Do you not consider that ultimately isomorphic to what o3 does?
No, I believe there is a human in the loop for the above if that’s not clear.
You’ve said it in another comment. But this is probably an “architecture search”.
I guess the training loop for o3 is similar but it would be on the easier training set instead of the far harder test set.
Wow it does say the test set problems are harder than the training set problems. I didn’t expect that.
But it’s not an enormous difference: the example model that got 53% on the public training set got 38% on the public test set. It got only 24% on the private test set, even though it’s supposed to be equally hard, maybe because “trial and error” fitted the model to the public test set as well as the public training set.
The other example model got 32%, 30%, and 22%.
I think the Kaggle models might have the human design the heuristics while o3 discovers heuristics on its own during RL (unless it was trained on human reasoning on the ARC training set?).o3′s “AI designed heuristics” might let it learn a far more of heuristics than humans can think of and verify, while the Kaggle models’ “human designed heuristics” might require less AI technology and compute. I don’t actually know how the Kaggle models work, I’m guessing.I finally looked at the Kaggle models and I guess it is similar to RL for o3.
I agree. I think the Kaggle models have more advantages than o3. I think they have far more human design and fine-tuning than o3. One can almost argue that some Kaggle models are very slightly trained on the test set, in the sense the humans making them learn from test sets results, and empirically discover what improves such results.
o3′s defeating the Kaggle models is very impressive, but o3′s results shouldn’t be directly compared against other untuned models.
I’d say they’re more-than-trained on the test set. My understanding is that humans were essentially able to do an architecture search, picking the best architecture for handling the test set, and then also put in whatever detailed heuristics they wanted into it based on studying the test set (including by doing automated heuristics search using SGD, it’s all fair game). So they’re not “very slightly” trained, they’re trained^2.
Arguably the same is the case for o3, of course. ML researchers are using benchmarks as targets, and while they may not be directly trying to Goodhart to them, there’s still a search process over architectures-plus-training-loops whose termination condition is “the model beats a new benchmark”. And SGD itself is, in some ways, a much better programmer than any human.
So o3′s development and training process essentially contained the development-and-training process for Kaggle models. They’ve iteratively searched for an architecture that can be trained to beat several benchmarks, then did so.

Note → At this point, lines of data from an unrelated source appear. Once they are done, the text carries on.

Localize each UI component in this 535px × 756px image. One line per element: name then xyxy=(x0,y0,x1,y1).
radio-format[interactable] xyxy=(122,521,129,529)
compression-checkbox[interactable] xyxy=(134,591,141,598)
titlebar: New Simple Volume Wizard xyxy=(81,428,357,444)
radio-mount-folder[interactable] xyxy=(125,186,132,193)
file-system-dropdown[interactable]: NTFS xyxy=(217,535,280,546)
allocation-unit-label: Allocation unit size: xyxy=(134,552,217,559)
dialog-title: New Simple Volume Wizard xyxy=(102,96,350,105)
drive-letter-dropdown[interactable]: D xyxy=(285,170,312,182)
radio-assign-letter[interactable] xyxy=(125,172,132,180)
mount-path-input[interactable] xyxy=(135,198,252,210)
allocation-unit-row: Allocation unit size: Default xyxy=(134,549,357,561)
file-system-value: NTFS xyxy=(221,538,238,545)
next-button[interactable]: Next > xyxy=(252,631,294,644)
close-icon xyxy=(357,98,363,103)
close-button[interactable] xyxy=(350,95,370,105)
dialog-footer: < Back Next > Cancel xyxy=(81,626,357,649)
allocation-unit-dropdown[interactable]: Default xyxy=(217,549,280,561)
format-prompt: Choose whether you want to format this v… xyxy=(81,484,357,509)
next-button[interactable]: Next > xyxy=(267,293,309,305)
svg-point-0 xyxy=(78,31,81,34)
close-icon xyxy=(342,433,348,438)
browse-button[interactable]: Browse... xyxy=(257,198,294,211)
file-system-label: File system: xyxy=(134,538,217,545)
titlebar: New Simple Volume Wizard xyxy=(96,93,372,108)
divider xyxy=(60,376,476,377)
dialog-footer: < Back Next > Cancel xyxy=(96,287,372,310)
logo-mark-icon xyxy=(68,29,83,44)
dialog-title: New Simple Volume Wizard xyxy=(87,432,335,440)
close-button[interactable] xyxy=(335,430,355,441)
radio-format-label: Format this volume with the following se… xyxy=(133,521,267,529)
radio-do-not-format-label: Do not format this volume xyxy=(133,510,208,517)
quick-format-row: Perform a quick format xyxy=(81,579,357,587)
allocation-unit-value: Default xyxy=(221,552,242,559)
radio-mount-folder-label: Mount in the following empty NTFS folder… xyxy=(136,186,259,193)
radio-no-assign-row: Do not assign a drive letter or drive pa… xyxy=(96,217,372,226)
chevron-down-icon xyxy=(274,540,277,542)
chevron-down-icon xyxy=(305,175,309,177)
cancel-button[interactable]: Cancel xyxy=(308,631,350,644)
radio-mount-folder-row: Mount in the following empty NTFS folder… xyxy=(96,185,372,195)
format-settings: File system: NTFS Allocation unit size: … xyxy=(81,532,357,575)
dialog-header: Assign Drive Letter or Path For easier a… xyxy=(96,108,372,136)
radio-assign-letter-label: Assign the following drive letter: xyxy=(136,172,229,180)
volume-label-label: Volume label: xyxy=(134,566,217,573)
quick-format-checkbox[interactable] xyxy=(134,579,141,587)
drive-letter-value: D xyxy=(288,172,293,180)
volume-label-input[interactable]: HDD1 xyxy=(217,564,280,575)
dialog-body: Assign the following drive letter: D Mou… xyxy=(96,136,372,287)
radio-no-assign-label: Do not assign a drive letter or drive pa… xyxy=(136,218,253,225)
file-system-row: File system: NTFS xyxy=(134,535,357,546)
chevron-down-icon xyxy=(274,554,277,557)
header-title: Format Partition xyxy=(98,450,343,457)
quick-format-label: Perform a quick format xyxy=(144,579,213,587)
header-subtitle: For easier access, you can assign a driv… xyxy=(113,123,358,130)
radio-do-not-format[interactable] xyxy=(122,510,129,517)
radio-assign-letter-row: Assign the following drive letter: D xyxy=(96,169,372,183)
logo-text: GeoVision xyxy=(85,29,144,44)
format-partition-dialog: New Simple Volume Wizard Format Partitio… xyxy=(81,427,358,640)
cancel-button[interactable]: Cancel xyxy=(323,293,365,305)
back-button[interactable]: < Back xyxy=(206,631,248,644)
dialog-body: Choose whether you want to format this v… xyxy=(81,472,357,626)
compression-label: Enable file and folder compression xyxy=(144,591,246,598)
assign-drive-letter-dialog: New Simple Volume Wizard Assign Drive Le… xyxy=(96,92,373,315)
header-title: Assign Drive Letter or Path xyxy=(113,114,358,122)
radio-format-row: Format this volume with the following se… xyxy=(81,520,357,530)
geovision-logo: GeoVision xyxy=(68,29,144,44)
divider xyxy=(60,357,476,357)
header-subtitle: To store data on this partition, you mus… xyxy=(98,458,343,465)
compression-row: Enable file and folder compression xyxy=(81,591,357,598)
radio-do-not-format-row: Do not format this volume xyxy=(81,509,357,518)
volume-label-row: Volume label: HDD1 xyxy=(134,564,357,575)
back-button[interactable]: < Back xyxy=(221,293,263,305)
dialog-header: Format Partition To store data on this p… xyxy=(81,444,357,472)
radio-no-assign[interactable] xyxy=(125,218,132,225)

They did this on the far easier training set though?
An alternative story is they trained until a model was found that could beat the training set but many other benchmarks too, implying that there may be some general intelligence factor there. Maybe this is still goodharting on benchmarks but there’s probably truly something there.
There are degrees of Goodharting. It’s not Goodharting to ARC-AGI specifically, but it is optimizing for performance on the array of easily-checkable benchmarks. Which plausibly have some common factor between them to which you could “Goodhart”; i. e., a way to get good at them without actually training generality.